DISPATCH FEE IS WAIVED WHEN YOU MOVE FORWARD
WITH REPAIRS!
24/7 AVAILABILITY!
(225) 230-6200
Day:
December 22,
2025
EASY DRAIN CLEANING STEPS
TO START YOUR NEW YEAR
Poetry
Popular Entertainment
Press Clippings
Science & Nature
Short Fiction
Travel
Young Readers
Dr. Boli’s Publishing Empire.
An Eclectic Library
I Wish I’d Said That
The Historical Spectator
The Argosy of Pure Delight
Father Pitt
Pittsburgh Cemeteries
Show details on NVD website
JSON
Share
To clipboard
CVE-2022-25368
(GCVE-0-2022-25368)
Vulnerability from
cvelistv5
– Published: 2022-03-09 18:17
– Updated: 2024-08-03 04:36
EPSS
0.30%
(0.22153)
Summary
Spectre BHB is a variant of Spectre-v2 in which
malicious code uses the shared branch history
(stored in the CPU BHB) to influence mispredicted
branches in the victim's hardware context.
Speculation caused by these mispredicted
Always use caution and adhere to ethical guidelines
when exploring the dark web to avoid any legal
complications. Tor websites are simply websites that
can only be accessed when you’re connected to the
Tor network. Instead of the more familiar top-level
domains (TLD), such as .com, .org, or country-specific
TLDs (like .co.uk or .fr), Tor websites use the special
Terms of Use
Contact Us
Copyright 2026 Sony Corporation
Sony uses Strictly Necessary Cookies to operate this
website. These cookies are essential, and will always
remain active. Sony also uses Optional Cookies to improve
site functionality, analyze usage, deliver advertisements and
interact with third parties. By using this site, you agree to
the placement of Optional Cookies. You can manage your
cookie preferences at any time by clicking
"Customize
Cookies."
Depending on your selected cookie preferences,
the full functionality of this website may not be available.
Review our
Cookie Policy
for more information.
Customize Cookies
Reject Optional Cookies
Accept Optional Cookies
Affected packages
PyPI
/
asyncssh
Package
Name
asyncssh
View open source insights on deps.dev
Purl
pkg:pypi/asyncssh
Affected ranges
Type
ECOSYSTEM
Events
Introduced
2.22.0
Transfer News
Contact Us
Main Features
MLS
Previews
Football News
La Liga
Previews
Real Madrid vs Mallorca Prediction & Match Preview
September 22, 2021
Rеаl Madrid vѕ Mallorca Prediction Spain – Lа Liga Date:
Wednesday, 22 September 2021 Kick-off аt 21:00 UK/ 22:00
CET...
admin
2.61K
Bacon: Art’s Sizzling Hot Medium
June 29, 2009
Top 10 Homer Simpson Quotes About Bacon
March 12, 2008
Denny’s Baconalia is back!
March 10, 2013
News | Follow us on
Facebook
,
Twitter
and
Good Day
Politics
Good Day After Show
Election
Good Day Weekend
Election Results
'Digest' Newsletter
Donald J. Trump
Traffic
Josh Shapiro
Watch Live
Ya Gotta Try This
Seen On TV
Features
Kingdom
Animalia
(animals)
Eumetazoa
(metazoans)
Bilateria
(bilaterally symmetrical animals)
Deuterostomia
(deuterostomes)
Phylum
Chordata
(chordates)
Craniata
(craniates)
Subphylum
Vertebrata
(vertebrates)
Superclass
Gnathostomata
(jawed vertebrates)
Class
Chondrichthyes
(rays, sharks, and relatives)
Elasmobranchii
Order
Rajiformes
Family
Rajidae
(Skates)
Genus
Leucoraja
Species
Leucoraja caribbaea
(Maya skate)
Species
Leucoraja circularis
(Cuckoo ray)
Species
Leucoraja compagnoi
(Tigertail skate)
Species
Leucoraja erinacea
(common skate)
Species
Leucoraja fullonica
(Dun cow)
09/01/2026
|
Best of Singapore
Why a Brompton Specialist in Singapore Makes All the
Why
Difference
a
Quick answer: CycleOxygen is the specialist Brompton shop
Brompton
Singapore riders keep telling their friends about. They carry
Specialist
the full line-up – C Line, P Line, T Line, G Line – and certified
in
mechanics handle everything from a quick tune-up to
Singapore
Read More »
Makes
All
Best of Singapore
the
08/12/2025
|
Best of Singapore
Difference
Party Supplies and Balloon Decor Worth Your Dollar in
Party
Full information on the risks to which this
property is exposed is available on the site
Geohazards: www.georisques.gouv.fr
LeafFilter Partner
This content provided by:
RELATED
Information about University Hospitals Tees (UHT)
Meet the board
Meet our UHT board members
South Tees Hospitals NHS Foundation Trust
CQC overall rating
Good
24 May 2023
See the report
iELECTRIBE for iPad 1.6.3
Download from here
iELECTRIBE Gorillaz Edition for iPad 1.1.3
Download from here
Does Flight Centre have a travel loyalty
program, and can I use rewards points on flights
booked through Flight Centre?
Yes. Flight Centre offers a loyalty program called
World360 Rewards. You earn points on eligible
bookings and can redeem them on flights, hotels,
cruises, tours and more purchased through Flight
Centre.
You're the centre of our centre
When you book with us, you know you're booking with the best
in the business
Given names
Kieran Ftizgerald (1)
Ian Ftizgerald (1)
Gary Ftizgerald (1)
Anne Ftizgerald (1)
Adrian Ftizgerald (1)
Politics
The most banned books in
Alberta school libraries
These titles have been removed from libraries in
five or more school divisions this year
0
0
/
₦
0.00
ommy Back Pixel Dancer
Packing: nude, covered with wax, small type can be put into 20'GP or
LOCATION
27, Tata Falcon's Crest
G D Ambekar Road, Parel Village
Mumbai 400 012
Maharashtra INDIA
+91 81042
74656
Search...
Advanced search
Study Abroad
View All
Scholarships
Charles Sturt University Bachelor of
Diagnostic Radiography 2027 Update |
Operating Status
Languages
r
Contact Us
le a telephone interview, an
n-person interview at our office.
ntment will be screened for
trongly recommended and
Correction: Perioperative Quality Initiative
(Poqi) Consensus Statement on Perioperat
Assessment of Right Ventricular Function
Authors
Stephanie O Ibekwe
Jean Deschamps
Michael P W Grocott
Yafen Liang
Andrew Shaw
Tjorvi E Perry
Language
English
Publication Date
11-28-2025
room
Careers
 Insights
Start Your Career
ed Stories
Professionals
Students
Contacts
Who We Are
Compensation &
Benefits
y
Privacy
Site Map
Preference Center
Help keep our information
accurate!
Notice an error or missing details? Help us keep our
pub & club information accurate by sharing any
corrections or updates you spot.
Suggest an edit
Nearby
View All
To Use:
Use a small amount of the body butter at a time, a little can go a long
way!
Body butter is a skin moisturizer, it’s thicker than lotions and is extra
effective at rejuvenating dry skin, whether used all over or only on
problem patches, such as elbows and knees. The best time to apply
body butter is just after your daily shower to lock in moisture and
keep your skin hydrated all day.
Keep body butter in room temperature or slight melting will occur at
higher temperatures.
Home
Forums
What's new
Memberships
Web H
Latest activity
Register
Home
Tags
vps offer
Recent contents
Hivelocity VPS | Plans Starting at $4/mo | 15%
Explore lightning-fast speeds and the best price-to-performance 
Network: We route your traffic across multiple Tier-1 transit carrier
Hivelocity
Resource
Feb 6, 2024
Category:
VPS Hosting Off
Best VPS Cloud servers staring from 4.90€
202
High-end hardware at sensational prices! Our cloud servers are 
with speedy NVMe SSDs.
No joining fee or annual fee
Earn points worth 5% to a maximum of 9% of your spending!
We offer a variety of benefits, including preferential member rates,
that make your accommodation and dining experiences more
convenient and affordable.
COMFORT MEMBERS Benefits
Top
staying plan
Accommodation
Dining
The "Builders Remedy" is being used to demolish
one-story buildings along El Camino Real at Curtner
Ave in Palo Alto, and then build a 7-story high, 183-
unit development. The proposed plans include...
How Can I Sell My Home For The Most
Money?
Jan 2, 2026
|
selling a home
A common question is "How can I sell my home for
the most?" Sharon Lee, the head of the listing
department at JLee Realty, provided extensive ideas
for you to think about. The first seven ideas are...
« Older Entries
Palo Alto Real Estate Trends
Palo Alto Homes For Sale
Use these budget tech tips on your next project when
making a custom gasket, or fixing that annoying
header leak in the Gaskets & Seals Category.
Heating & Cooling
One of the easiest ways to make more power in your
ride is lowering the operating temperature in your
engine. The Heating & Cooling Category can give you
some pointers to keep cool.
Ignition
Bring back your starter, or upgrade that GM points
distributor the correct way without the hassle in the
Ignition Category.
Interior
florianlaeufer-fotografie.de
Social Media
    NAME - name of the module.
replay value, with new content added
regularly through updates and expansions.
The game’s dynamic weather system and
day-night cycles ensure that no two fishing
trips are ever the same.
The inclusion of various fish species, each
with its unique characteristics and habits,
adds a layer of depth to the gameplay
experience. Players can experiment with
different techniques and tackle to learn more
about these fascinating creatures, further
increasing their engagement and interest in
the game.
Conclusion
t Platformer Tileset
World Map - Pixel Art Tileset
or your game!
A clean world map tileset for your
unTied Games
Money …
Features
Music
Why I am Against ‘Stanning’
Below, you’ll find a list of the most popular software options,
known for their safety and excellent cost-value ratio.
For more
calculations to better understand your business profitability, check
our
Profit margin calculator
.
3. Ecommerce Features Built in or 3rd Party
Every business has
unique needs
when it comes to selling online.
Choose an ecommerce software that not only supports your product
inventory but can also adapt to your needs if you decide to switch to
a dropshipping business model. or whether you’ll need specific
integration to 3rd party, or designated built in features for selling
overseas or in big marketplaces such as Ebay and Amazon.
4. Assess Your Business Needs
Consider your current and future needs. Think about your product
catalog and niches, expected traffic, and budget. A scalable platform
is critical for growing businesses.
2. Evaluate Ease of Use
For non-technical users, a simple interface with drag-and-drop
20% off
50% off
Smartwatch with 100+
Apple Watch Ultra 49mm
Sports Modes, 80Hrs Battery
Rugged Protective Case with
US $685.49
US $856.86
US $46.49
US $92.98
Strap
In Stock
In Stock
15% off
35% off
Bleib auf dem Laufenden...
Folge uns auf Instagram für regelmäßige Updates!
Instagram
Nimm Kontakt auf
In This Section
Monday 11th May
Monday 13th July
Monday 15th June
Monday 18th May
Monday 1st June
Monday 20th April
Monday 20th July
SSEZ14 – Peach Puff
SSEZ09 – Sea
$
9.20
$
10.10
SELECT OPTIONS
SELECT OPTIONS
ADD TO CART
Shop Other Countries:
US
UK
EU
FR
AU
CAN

TASK ITEM: Only the lines from the beginning of the listing through the line containing "Depending on your" are wanted, each restated word for word.

WRITTEN SOLUTION:
DISPATCH FEE IS WAIVED WHEN YOU MOVE FORWARD
WITH REPAIRS!
24/7 AVAILABILITY!
(225) 230-6200
Day:
December 22,
2025
EASY DRAIN CLEANING STEPS
TO START YOUR NEW YEAR
Poetry
Popular Entertainment
Press Clippings
Science & Nature
Short Fiction
Travel
Young Readers
Dr. Boli’s Publishing Empire.
An Eclectic Library
I Wish I’d Said That
The Historical Spectator
The Argosy of Pure Delight
Father Pitt
Pittsburgh Cemeteries
Show details on NVD website
JSON
Share
To clipboard
CVE-2022-25368
(GCVE-0-2022-25368)
Vulnerability from
cvelistv5
– Published: 2022-03-09 18:17
– Updated: 2024-08-03 04:36
EPSS
0.30%
(0.22153)
Summary
Spectre BHB is a variant of Spectre-v2 in which
malicious code uses the shared branch history
(stored in the CPU BHB) to influence mispredicted
branches in the victim's hardware context.
Speculation caused by these mispredicted
Always use caution and adhere to ethical guidelines
when exploring the dark web to avoid any legal
complications. Tor websites are simply websites that
can only be accessed when you’re connected to the
Tor network. Instead of the more familiar top-level
domains (TLD), such as .com, .org, or country-specific
TLDs (like .co.uk or .fr), Tor websites use the special
Terms of Use
Contact Us
Copyright 2026 Sony Corporation
Sony uses Strictly Necessary Cookies to operate this
website. These cookies are essential, and will always
remain active. Sony also uses Optional Cookies to improve
site functionality, analyze usage, deliver advertisements and
interact with third parties. By using this site, you agree to
the placement of Optional Cookies. You can manage your
cookie preferences at any time by clicking
"Customize
Cookies."
Depending on your selected cookie preferences,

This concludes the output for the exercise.